Après avoir été brièvement conservée par la police judiciaire pour les besoins de l’enquête, la pièce a été restituée au département des Objets d’art du musée. Le silence qui entourait son état depuis plusieurs mois a pris fin avec la publication d’un communiqué officiel : l’œuvre « a conservé sa quasi-intégrité, permettant sa restauration complète ».
Si l’armature a été déformée, la majorité des composants originaux restent présents, à l’exception d’un seul élément décoratif. Aucune reconstruction ni restitution ne sera donc nécessaire, la restauration consistant principalement à redonner sa forme initiale à la couronne.
Une restauration encadrée par des experts et la haute joaillerie
Le chantier sera confié à un restaurateur agréé à l’issue d’un appel d’offres. Un conseil d’experts, présidé par Laurence des Cars, dirigeante du musée, accompagnera les choix techniques et méthodologiques.
Fait notable, cinq grandes maisons de joaillerie françaises Mellerio, Chaumet, Cartier, Boucheron et Van Cleef & Arpels apporteront leur expertise à l’opération, soulignant l’importance patrimoniale et symbolique de cette pièce du XIXe siècle.
Un braquage éclair, des bijoux toujours introuvables
Le vol du 19 octobre, exécuté en six à sept minutes, reste l’un des épisodes les plus marquants de l’actualité du musée ces dernières années. Huit joyaux historiques appartenant aux familles régnantes françaises du XIXe siècle ont été dérobés. Leur valeur est estimée à près de 88 millions d’euros, et ils demeurent introuvables à ce jour, malgré l’interpellation d’au moins sept suspects.
Ce cambriolage a provoqué une vive émotion et relancé le débat sur la sécurité du Louvre, pointant des défaillances dans les dispositifs de protection et la chaîne de responsabilités.
Sécurité, tensions sociales et hausse des tarifs
Depuis l’incident, le musée a également été secoué par des mouvements sociaux.
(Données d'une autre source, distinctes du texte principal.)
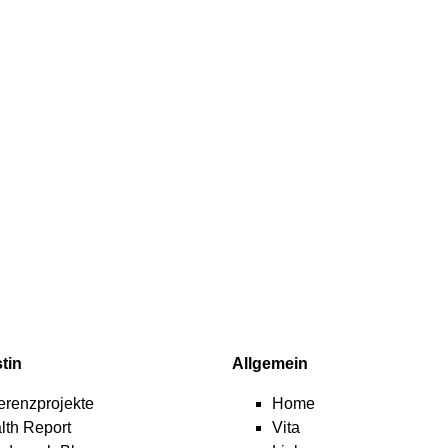
tin
Allgemein
erenzprojekte
Home
lth Report
Vita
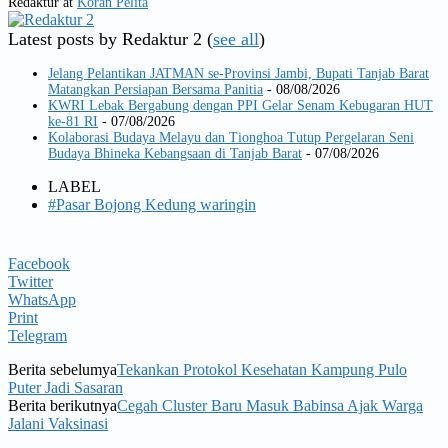
Redaktur
at
Koran Pelita
Latest posts by Redaktur 2
(
see all
)
Jelang Pelantikan JATMAN se-Provinsi Jambi, Bupati Tanjab Barat
Matangkan Persiapan Bersama Panitia
- 08/08/2026
KWRI Lebak Bergabung dengan PPI Gelar Senam Kebugaran HUT
ke-81 RI
- 07/08/2026
Kolaborasi Budaya Melayu dan Tionghoa Tutup Pergelaran Seni
Budaya Bhineka Kebangsaan di Tanjab Barat
- 07/08/2026
LABEL
#Pasar Bojong Kedung waringin
Facebook
Twitter
WhatsApp
Print
Telegram
Berita sebelumya
Tekankan Protokol Kesehatan Kampung Pulo
Puter Jadi Sasaran
Berita berikutnya
Cegah Cluster Baru Masuk Babinsa Ajak Warga
Jalani Vaksinasi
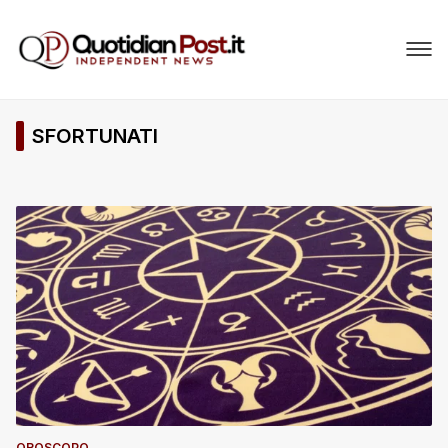
SFORTUNATI
OROSCOPO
Des employés dénoncent un manque de personnel et des conditions de travail dégradées, notamment en matière de sécurité.
Parallèlement, la direction a relevé le prix d’entrée pour les visiteurs non européens, passé de 22 à 32 euros, soit une augmentation d’environ 45 %. Une mesure controversée, mais assumée par l’institution, qui affirme que ces recettes supplémentaires estimées entre 15 et 20 millions d’euros par an serviront à financer la rénovation du bâtiment et le renforcement des dispositifs de sécurité.
Au-delà de l’enquête en cours et des critiques, la restauration annoncée de la couronne d’Eugénie marque une étape symbolique : celle de la préservation d’un héritage historique majeur, malgré l’ombre persistante du braquage.